A recent (December 2011) study by Davis, Steven J. and von Wachter, Till, titled "Recessions and the Cost of Job Loss" (NBER Working Paper No. w17638: http://ssrn.com/abstract=1967372) looks are the evidence on "the cumulative earnings losses associated with job displacement, drawing on longitudinal Social Security records for U.S. workers from 1974 to 2008."
The findings are striking:
- "In present value terms, men lose an average of 1.4 years of pre-displacement earnings if displaced in mass-layoff events that occur when the national unemployment rate is below 6 percent." So when national unemployment rate is close to frictional (or voluntary or alternatively when employment is close to full-employment rate - in the U.S. case around 5 percent), losing one job in large-scale unemployment generating event is bad.
- But, "they lose a staggering 2.8 years of pre-displacement earnings if displaced when the unemployment rate exceeds 8 percent." So rate of losses doubles for a 50% rise in unemployment.

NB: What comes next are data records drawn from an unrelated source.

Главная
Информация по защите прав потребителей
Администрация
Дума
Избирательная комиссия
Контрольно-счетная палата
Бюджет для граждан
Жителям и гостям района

- The authors also "…characterize how present value earnings losses due to job displacement vary with business cycle conditions at the time of displacement. For men with 3 or more years of prior tenure who lose jobs in mass-layoff events at larger firms, job displacement reduces the present value of future earnings by 12 percent in an average year. The present value losses are high in all years, but they rise steeply with the unemployment rate in the year of displacement. Present value losses for displacements that occur in recessions are nearly twice as large as for displacements in expansions. The entire future path of earnings losses is much higher for displacements that occur in recessions. In short, the present value earnings losses associated with job displacement are very large, and they are highly sensitive to labor market conditions at the time of displacement." Now, do tell me how on earth can we expect our pensions systems to be solvent in the future, following the Great Recession, given they were already insolvent prior to the crisis and given the effects of jobs losses on future earnings are so devastating?!

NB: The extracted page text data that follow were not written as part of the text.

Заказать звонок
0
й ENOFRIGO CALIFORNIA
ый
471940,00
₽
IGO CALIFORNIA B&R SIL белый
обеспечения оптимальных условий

The authors "also document large cyclical movements in the incidence of job loss and job displacement and present evidence on how worker anxieties about job loss, wage cuts and job opportunities respond to contemporaneous economic conditions." Specifically they find that "…the available evidence indicates that cyclical fluctuations in worker perceptions and anxieties track actual labor market conditions rather closely, and that they respond quickly to deteriorations in the economic outlook. Gallup data, in particular, show a tremendous increase in worker anxieties about labor market prospects after the peak of the financial crisis in 2008 and 2009. They also show a recent return to the same high levels of anxiety. These data suggest that fears about job loss and other negative labor market outcomes are themselves a significant and costly aspect of economic downturns for a broad segment of the population. These findings also imply that workers are well aware of and concerned about the costly nature of job loss, especially in recessions."
Here's a chart to illustrate the empirical dynamics of earnings losses due to job loss.
There doesn't seem to be much data on the effect of high covered employment/population ratios on society as a whole. Is there a fallacy of composition problem, in which high covered employment is detrimental? There is no significant sector for workers to come from or go to. Lifetime costs have to be paid from current wages. Historically formal employment was an order of magnitude less.
ReplyDeleteThe individual may benefit by employment, but beyond a certain point it is a negative for the economy.